The Big Agnes Lost Dog 50 is a synthetic fill sleeping bag that compresses into a tiny package. It is a top bag with insulation only above the sleeper, relying on a sleeping pad to provide insulation underneath. It is the lightest in the Big Agnes range of top bags at 21.2 ounces. The Lost Dog 50 has 0.4 inches of loft and is rated to 50 degrees F. Not a lot of loft for the weight, but it does have some advantages over ultralight sleeping bags.
- Light weight
- Compacts remarkably small for a synthetic bag (5 inch diameter x 10 inches long)
- Good price
- Seals to a rectangular sleeping pad without gaps at the sides
- Generously sized – plenty of room to move about
- Large enough to use as an overbag
What’s Not So Good
- Only 0.4 inch of loft
- Only 24% of the total bag weight is insulation
- Poor seal around the neck
|2005 Big Agnes Lost Dog 50|
|Hoodless synthetic fill top bag|
|Primaloft Sport 1.8 oz/yd2 (60 g/m2)|
|Measured loft 0.4 in (0.9 cm), all on top of the sleeper|
Manufacturer Claimed Temperature Rating
|50 °F (10 °C)|
|Measured weight 21.2 oz (600 g); manufacturer’s specification 20 oz (567 g)|
|Regular tested; available in Regular – 72/70/66 in (183/178/168 cm) length/shoulder girth/hip girth, and Long – 78/73/69 in (198/185/175 cm) length/shoulder girth/hip girth|
|Shell and liner fabric: nylon microfiber ripstop with water-repellent surface treatment (Big Agnes WRM)|
|6-in (15-cm) baffles sewn through outer shell but not liner, elastic drawcord collar, full length zipper, nylon stuff sack|
|$109 Regular, $119 Large|
The Lost Dog 50 is a lightweight summer top bag. It has about the thinnest sleeping bag insulation available; 0.4-inch thick Primaloft Sport. This leads to the odd situation of only 5 ounces of insulation in a bag that weighs a total of 20 ounces. There are other synthetic fill sleeping bags that weigh the same and have more loft on top, and down sleeping bags that weigh the same with five times the top loft. However, in common with other Big Agnes bags, especially with the Classic Series, the Lost Dog 50 has much more room and is constructed of more durable materials than its ultralight competitors. The generous rectangular shape of the Lost Dog 50 provides ample room and comfort even for larger users. It has a full-length zipper, which adds to the usability – and also to the weight.

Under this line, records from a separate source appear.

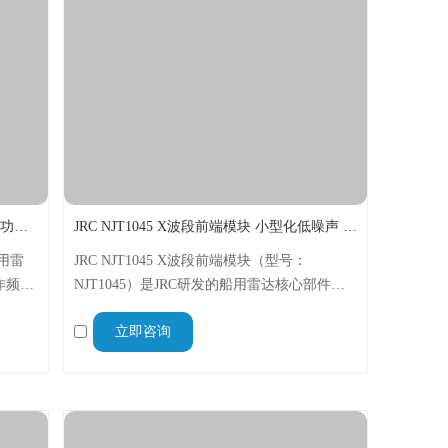
JRC NJT1968B X波段前端模块 高稳定低功耗集成组件
JRC NJT1045 X波段前端模块 小型化低噪声 船用雷达部件
船用雷
JRC NJT1045 X波段前端模块（型号：
作频率
NJT1045）是JRC研发的船用雷达核心部件，
单元，
专为船载导航、海事监视雷达前端设计，集成
立即咨询
适配各
多种核心组件，具备小型化、低噪声、高稳定
等特点，适配各类民用及商用船舶。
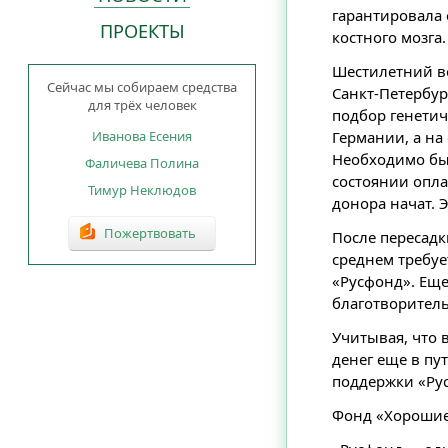
гарантировала 
ПРОЕКТЫ
костного мозга
Шестилетний во
Сейчас мы собираем средства
Санкт-Петербур
для трёх человек
подбор генетич
Германии, а на
Иванова Есения
Необходимо был
Фаличева Полина
состоянии опла
Тимур Неклюдов
донора начат. Э
Пожертвовать
После пересадк
среднем требуе
«Русфонд». Еще
благотворител
Учитывая, что 
денег еще в пу
поддержки «Рус
Фонд «Хорошие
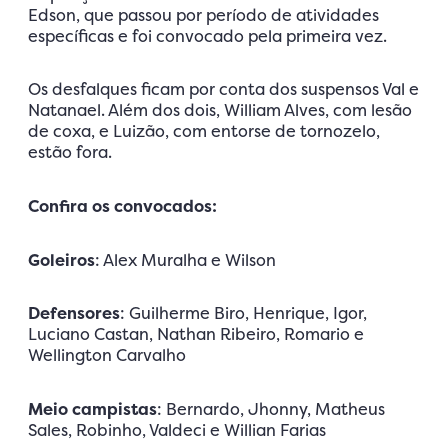
Edson, que passou por período de atividades
específicas e foi convocado pela primeira vez.
Os desfalques ficam por conta dos suspensos Val e
Natanael. Além dos dois, William Alves, com lesão
de coxa, e Luizão, com entorse de tornozelo,
estão fora.
Confira os convocados:
Goleiros
: Alex Muralha e Wilson
Defensores
: Guilherme Biro, Henrique, Igor,
Luciano Castan, Nathan Ribeiro, Romario e
Wellington Carvalho
Meio campistas
: Bernardo, Jhonny, Matheus
Sales, Robinho, Valdeci e Willian Farias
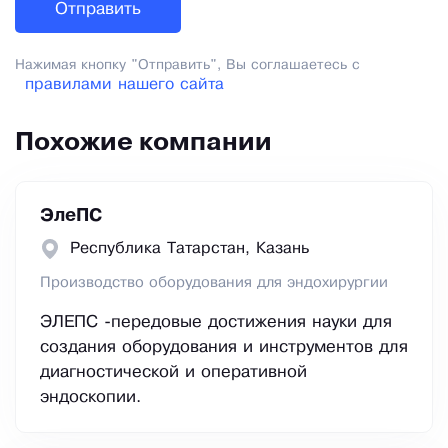
Нажимая кнопку "Отправить", Вы соглашаетесь с
правилами нашего сайта
Похожие компании
ЭлеПС
Республика Татарстан, Казань
Производство оборудования для эндохирургии
ЭЛЕПС -передовые достижения науки для
создания оборудования и инструментов для
диагностической и оперативной
эндоскопии.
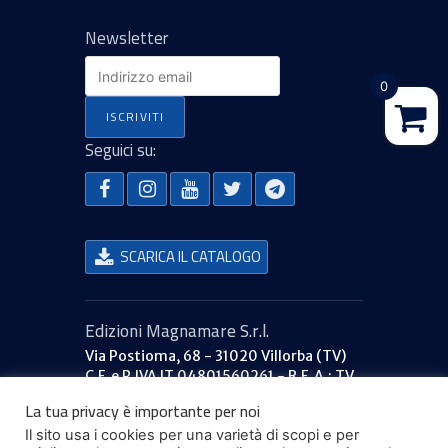
Newsletter
0
Seguici su:
SCARICA IL CATALOGO
Edizioni Magnamare S.r.l.
Via Postioma, 68 - 31020 Villorba (TV)
C.F. e P.IVA IT 04801560261 - R.E.A.: TV
379053
La tua privacy è importante per noi
Capitale sociale: €40.000 i.v.
Il sito usa i cookies per una varietà di scopi e per
777ilportolano.it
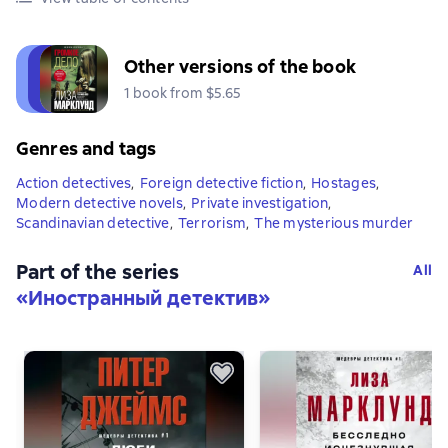
Other versions of the book
1 book from $5.65
Genres and tags
Action detectives
,
Foreign detective fiction
,
Hostages
,
Modern detective novels
,
Private investigation
,
Scandinavian detective
,
Terrorism
,
The mysterious murder
Part of the series
All
«
Иностранный детектив
»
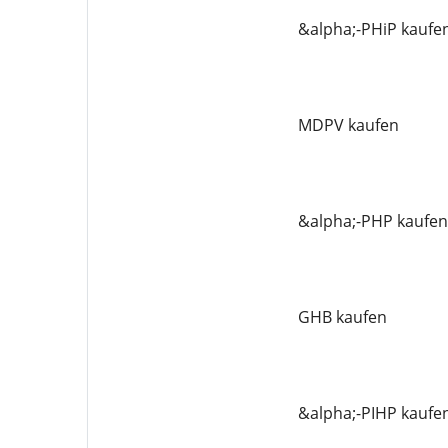
&alpha;-PHiP kaufe
MDPV kaufen
&alpha;-PHP kaufen
GHB kaufen
&alpha;-PIHP kaufe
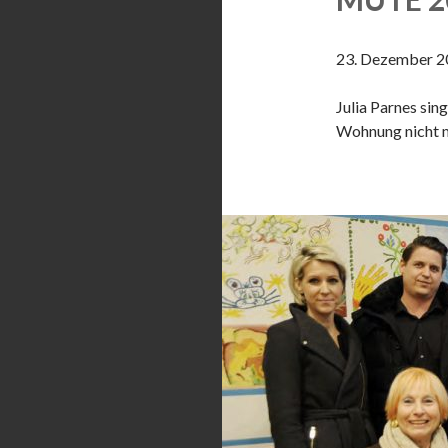
23. Dezember 2
Julia Parnes sin
Wohnung nicht m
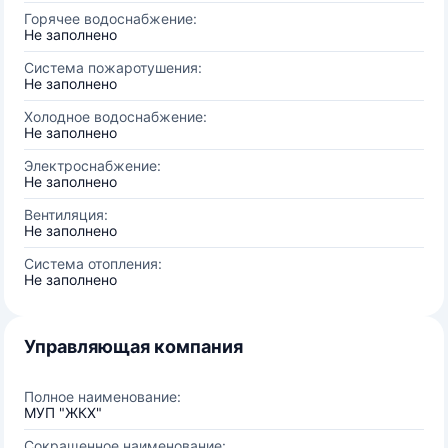
Горячее водоснабжение:
Не заполнено
Система пожаротушения:
Не заполнено
Холодное водоснабжение:
Не заполнено
Электроснабжение:
Не заполнено
Вентиляция:
Не заполнено
Система отопления:
Не заполнено
Управляющая компания
Полное наименование:
МУП "ЖКХ"
Сокращенное наименование:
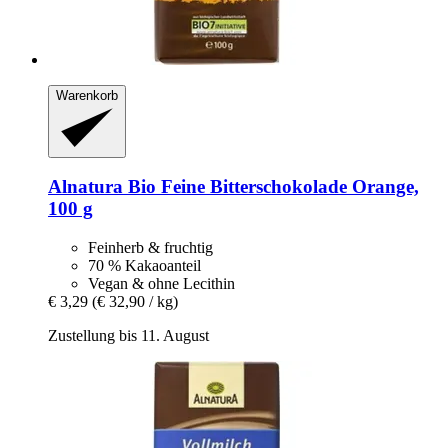
Warenkorb
Alnatura
Bio Feine Bitterschokolade Orange,
100 g
Feinherb & fruchtig
70 % Kakaoanteil
Vegan & ohne Lecithin
€ 3,29
(€ 32,90 / kg)
Zustellung bis 11. August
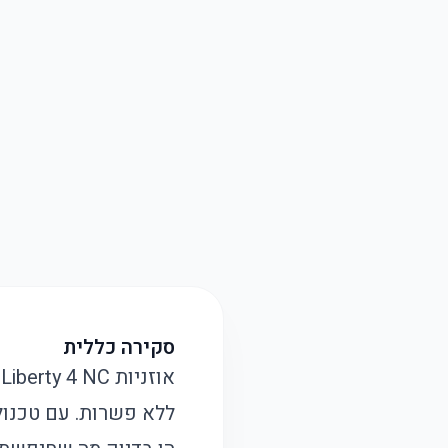
סקירה כללית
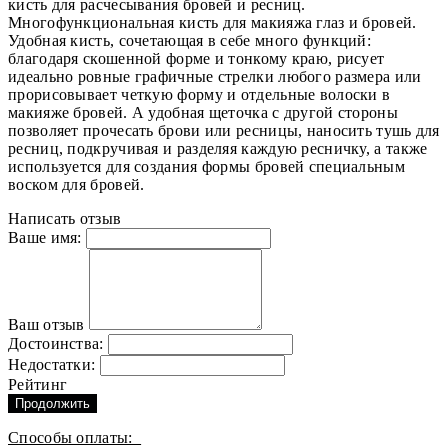
кисть для расчесывания бровей и ресниц.
Многофункциональная кисть для макияжа глаз и бровей.
Удобная кисть, сочетающая в себе много функций:
благодаря скошенной форме и тонкому краю, рисует
идеально ровные графичные стрелки любого размера или
прорисовывает четкую форму и отдельные волоски в
макияже бровей. А удобная щеточка с другой стороны
позволяет прочесать брови или ресницы, наносить тушь для
ресниц, подкручивая и разделяя каждую ресничку, а также
используется для создания формы бровей специальным
воском для бровей.
Написать отзыв
Ваше имя:
Ваш отзыв
Достоинства:
Недостатки:
Рейтинг
Продолжить
Способы оплаты:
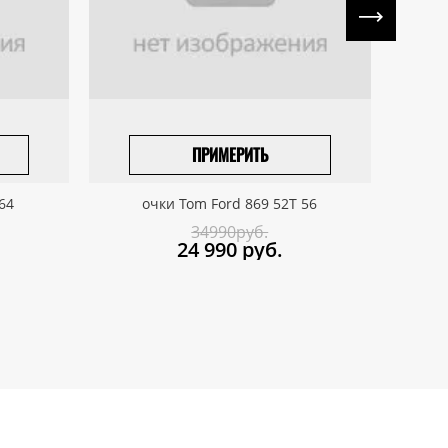
ПРИМЕРИТЬ
ПРИВЕЗТИ ПОД ЗАКАЗ
64
очки Tom Ford 869 52T 56
34990руб.
24 990
руб.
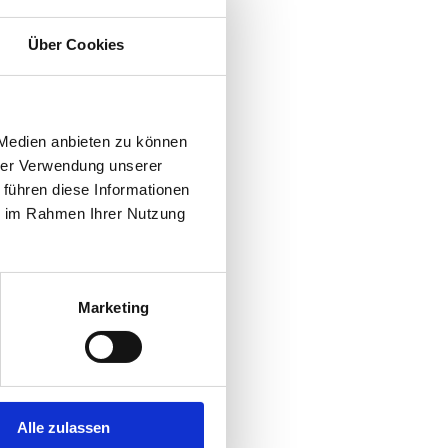
Über Cookies
 Medien anbieten zu können
hrer Verwendung unserer
 führen diese Informationen
ie im Rahmen Ihrer Nutzung
Marketing
Alle zulassen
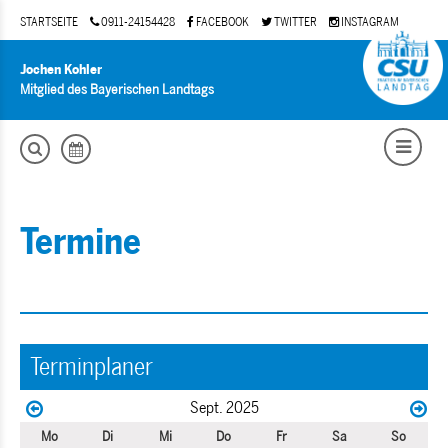
STARTSEITE
0911-24154428
FACEBOOK
TWITTER
INSTAGRAM
Jochen Kohler
Mitglied des Bayerischen Landtags
Termine
Terminplaner
Sept. 2025
Mo
Di
Mi
Do
Fr
Sa
So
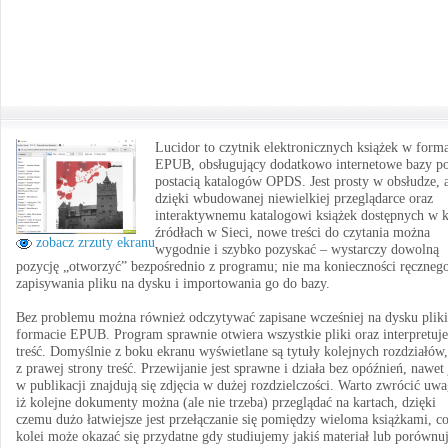
Lucidor to czytnik elektronicznych książek w form
EPUB, obsługujący dodatkowo internetowe bazy p
postacią katalogów OPDS. Jest prosty w obsłudze, 
dzięki wbudowanej niewielkiej przeglądarce oraz
interaktywnemu katalogowi książek dostępnych w k
źródłach w Sieci, nowe treści do czytania można
zobacz zrzuty ekranu
wygodnie i szybko pozyskać – wystarczy dowolną
pozycję „otworzyć” bezpośrednio z programu; nie ma konieczności ręczneg
zapisywania pliku na dysku i importowania go do bazy.
Bez problemu można również odczytywać zapisane wcześniej na dysku plik
formacie EPUB. Program sprawnie otwiera wszystkie pliki oraz interpretuje
treść. Domyślnie z boku ekranu wyświetlane są tytuły kolejnych rozdziałów,
z prawej strony treść. Przewijanie jest sprawne i działa bez opóźnień, nawet 
w publikacji znajdują się zdjęcia w dużej rozdzielczości. Warto zwrócić uwa
iż kolejne dokumenty można (ale nie trzeba) przeglądać na kartach, dzięki
czemu dużo łatwiejsze jest przełączanie się pomiędzy wieloma książkami, co
kolei może okazać się przydatne gdy studiujemy jakiś materiał lub porówn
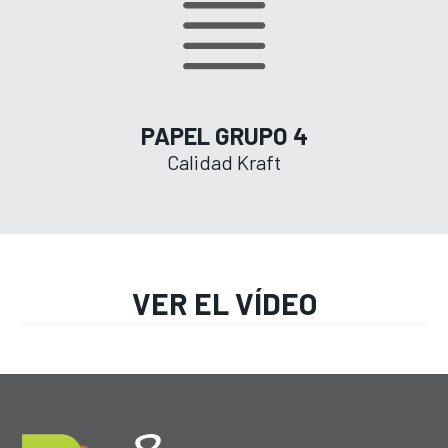
PAPEL GRUPO 4
Calidad Kraft
VER EL VÍDEO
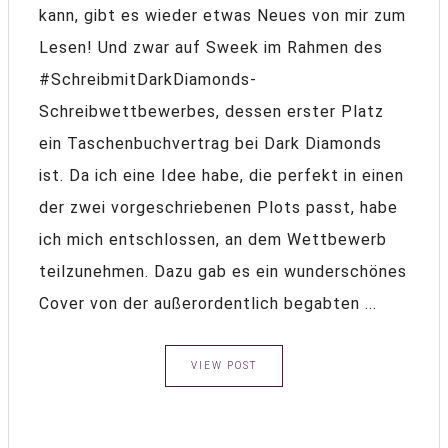
kann, gibt es wieder etwas Neues von mir zum
Lesen! Und zwar auf Sweek im Rahmen des
#SchreibmitDarkDiamonds-
Schreibwettbewerbes, dessen erster Platz
ein Taschenbuchvertrag bei Dark Diamonds
ist. Da ich eine Idee habe, die perfekt in einen
der zwei vorgeschriebenen Plots passt, habe
ich mich entschlossen, an dem Wettbewerb
teilzunehmen. Dazu gab es ein wunderschönes
Cover von der außerordentlich begabten ...
VIEW POST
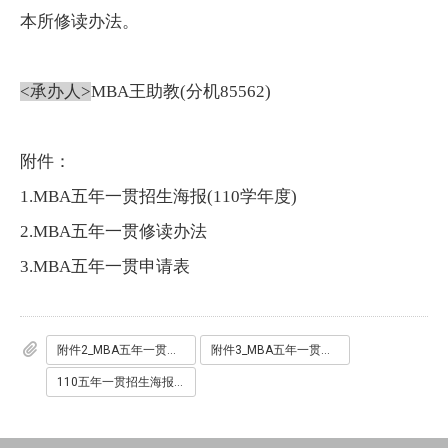
本所修读办法。
<
承办人
>
MBA王助教(分机85562)
附件：
1.MBA五年一贯招生海报(110学年度)
2.MBA五年一贯修读办法
3.MBA五年一贯申请表
附件2_MBA五年一贯修读办法.pdf
附件3_MBA五年一贯申请表.docx
110五年一贯招生海报2.pdf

As a light summer bag the Lost Dog 50 performs satisfactorily but with one annoying problem. Sealing the gap between your neck and the sleeping pad is often difficult in hoodless top bags and the Lost Dog 50 also struggles here. If the drawcord is pulled tight it strangles your neck and doesn’t seal, if it is left loose the gap remains and the drawcord becomes redundant. (A less stiff sleeping pad reduces this effect.) When the temperature dropped a bit and I needed the warmth, the inability to cinch the neck up became a frustration – every time I moved I could feel the warm air pumping out of the bag. For anything but the warmest nights, I needed to wear all the insulated clothes I was carrying to stay warm inside the bag.
While the Lost Dog 50 is large enough to use as an overbag to boost the rating of another bag, the small amount of additional insulation makes it barely worth carrying the extra weight and I found myself looking for something with a bit more loft when I needed additional insulation.
Missing from this review (and for all sleeping bag reviews published here, for that matter) will be an assessment of whether or not the sleeping bag performs adequately at temperatures near its manufacturer-reported temperature rating. Click here for the complete Backpacking Light Position Statement on Sleeping Bag Temperature Ratings.
The Big Agnes Lost Dog 50 is a synthetic top bag with much more girth and a more durable build, but less loft per weight than other down and synthetic summer bags.
Recommendations for Improvement
Doubling the thickness of the Primaloft insulation would only add 25 percent more weight to the Lost Dog 50 and would make it useful in a much wider range of temperatures. Also, a means of sealing around the neck (such as a draft collar attached to the bag bottom) would greatly improve the performance.